━━ Supplied material ━━

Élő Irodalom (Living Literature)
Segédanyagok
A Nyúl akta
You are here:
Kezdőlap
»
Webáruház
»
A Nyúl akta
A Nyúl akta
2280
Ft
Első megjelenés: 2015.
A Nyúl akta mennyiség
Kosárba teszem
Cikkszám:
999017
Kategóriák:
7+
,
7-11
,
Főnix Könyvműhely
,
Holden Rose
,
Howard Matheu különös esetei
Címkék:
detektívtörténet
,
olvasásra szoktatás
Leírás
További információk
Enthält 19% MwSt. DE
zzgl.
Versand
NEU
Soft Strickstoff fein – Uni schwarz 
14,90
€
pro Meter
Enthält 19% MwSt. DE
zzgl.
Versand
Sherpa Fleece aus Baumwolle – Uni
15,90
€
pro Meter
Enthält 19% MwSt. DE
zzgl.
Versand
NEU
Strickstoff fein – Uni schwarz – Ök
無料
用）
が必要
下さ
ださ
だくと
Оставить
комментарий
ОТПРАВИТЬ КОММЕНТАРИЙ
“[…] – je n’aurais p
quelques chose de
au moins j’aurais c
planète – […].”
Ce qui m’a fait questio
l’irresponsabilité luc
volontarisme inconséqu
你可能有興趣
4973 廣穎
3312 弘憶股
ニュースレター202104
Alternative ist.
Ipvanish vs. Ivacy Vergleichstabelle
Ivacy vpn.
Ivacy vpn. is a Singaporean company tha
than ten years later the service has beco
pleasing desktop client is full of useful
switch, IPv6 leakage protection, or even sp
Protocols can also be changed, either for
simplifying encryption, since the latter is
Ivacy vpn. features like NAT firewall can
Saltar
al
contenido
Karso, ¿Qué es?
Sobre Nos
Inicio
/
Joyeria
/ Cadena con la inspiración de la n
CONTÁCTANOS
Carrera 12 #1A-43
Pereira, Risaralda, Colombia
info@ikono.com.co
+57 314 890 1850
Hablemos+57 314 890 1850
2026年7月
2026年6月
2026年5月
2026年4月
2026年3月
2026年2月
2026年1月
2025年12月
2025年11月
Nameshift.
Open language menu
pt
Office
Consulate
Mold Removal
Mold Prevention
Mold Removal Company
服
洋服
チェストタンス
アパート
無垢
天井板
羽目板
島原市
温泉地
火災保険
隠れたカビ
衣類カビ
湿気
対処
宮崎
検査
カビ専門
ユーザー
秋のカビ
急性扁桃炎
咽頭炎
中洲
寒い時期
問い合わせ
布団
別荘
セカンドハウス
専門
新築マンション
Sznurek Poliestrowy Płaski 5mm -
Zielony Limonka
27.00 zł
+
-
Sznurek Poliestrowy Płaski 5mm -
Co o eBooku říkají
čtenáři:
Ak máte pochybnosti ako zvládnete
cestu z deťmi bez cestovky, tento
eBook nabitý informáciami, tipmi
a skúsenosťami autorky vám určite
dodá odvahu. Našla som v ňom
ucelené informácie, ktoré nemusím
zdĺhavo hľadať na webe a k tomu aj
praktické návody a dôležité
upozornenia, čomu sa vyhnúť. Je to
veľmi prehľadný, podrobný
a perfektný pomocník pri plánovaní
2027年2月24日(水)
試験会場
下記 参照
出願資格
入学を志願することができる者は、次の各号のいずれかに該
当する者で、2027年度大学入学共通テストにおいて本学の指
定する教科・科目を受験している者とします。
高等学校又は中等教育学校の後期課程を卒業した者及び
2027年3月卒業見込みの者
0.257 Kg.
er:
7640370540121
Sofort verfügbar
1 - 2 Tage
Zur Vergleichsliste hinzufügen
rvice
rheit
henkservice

━━━

Exercise details — Each line of the data must come back exactly as written.

Answer area —
Élő Irodalom (Living Literature)
Segédanyagok
A Nyúl akta
You are here:
Kezdőlap
»
Webáruház
»
A Nyúl akta
A Nyúl akta
2280
Ft
Első megjelenés: 2015.
A Nyúl akta mennyiség
Kosárba teszem
Cikkszám:
999017
Kategóriák:
7+
,
7-11
,
Főnix Könyvműhely
,
Holden Rose
,
Howard Matheu különös esetei
Címkék:
detektívtörténet
,
olvasásra szoktatás
Leírás
További információk
Enthält 19% MwSt. DE
zzgl.
Versand
NEU
Soft Strickstoff fein – Uni schwarz 
14,90
€
pro Meter
Enthält 19% MwSt. DE
zzgl.
Versand
Sherpa Fleece aus Baumwolle – Uni
15,90
€
pro Meter
Enthält 19% MwSt. DE
zzgl.
Versand
NEU
Strickstoff fein – Uni schwarz – Ök
無料
用）
が必要
下さ
ださ
だくと
Оставить
комментарий
ОТПРАВИТЬ КОММЕНТАРИЙ
“[…] – je n’aurais p
quelques chose de
au moins j’aurais c
planète – […].”
Ce qui m’a fait questio
l’irresponsabilité luc
volontarisme inconséqu
你可能有興趣
4973 廣穎
3312 弘憶股
ニュースレター202104
Alternative ist.
Ipvanish vs. Ivacy Vergleichstabelle
Ivacy vpn.
Ivacy vpn. is a Singaporean company tha
than ten years later the service has beco
pleasing desktop client is full of useful
switch, IPv6 leakage protection, or even sp
Protocols can also be changed, either for
simplifying encryption, since the latter is
Ivacy vpn. features like NAT firewall can
Saltar
al
contenido
Karso, ¿Qué es?
Sobre Nos
Inicio
/
Joyeria
/ Cadena con la inspiración de la n
CONTÁCTANOS
Carrera 12 #1A-43
Pereira, Risaralda, Colombia
info@ikono.com.co
+57 314 890 1850
Hablemos+57 314 890 1850
2026年7月
2026年6月
2026年5月
2026年4月
2026年3月
2026年2月
2026年1月
2025年12月
2025年11月
Nameshift.
Open language menu
pt
Office
Consulate
Mold Removal
Mold Prevention
Mold Removal Company
服
洋服
チェストタンス
アパート
無垢
天井板
羽目板
島原市
温泉地
火災保険
隠れたカビ
衣類カビ
湿気
対処
宮崎
検査
カビ専門
ユーザー
秋のカビ
急性扁桃炎
咽頭炎
中洲
寒い時期
問い合わせ
布団
別荘
セカンドハウス
専門
新築マンション
Sznurek Poliestrowy Płaski 5mm -
Zielony Limonka
27.00 zł
+
-
Sznurek Poliestrowy Płaski 5mm -
Co o eBooku říkají
čtenáři:
Ak máte pochybnosti ako zvládnete
cestu z deťmi bez cestovky, tento
eBook nabitý informáciami, tipmi
a skúsenosťami autorky vám určite
dodá odvahu. Našla som v ňom
ucelené informácie, ktoré nemusím
zdĺhavo hľadať na webe a k tomu aj
praktické návody a dôležité
upozornenia, čomu sa vyhnúť. Je to
veľmi prehľadný, podrobný
a perfektný pomocník pri plánovaní
2027年2月24日(水)
試験会場
下記 参照
出願資格
入学を志願することができる者は、次の各号のいずれかに該
当する者で、2027年度大学入学共通テストにおいて本学の指
定する教科・科目を受験している者とします。
高等学校又は中等教育学校の後期課程を卒業した者及び
2027年3月卒業見込みの者
0.257 Kg.
er:
7640370540121
Sofort verfügbar
1 - 2 Tage
Zur Vergleichsliste hinzufügen
rvice
rheit
henkservice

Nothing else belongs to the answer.